## Aim of the exercise
Find out how many lines in the records have the string "Tennis" in them, and state only that number.

## Exercise input
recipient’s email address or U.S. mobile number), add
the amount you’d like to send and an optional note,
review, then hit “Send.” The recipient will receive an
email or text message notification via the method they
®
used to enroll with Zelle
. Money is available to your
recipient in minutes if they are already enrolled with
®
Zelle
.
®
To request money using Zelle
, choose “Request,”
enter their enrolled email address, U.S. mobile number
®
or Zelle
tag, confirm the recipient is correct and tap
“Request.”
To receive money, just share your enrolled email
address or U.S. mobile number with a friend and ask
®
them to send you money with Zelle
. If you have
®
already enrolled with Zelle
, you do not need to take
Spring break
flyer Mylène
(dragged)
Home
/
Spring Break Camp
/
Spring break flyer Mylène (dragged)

...

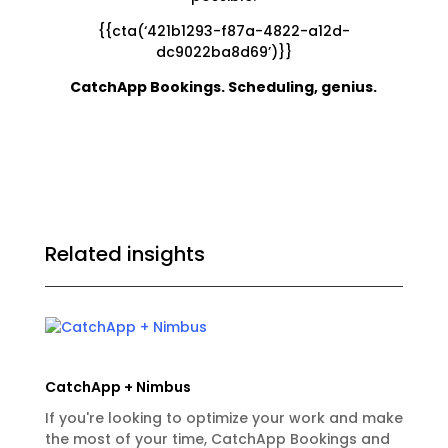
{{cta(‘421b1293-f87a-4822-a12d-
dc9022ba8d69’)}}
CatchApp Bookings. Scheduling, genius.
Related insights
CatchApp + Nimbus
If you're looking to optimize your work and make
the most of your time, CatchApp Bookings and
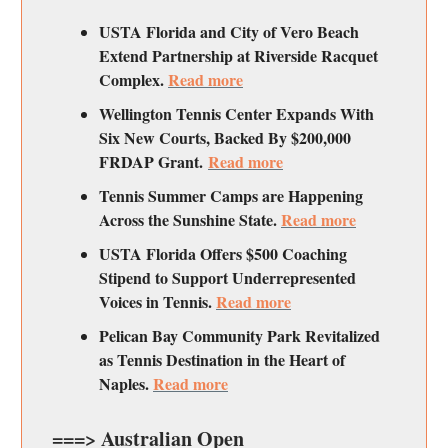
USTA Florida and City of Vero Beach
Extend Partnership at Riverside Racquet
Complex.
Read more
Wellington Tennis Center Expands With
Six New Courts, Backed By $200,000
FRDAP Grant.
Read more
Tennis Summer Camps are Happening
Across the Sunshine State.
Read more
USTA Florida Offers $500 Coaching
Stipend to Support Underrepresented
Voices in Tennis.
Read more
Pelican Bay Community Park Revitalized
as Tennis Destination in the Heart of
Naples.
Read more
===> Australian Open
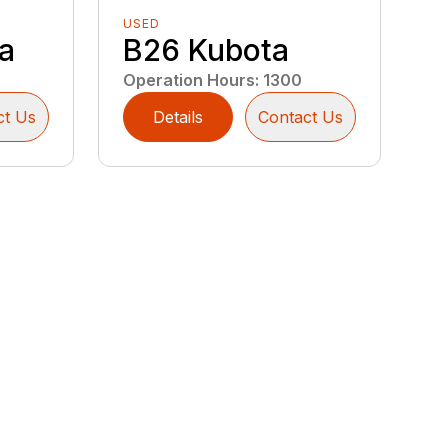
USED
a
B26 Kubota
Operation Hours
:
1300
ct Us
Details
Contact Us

## Exercise output
4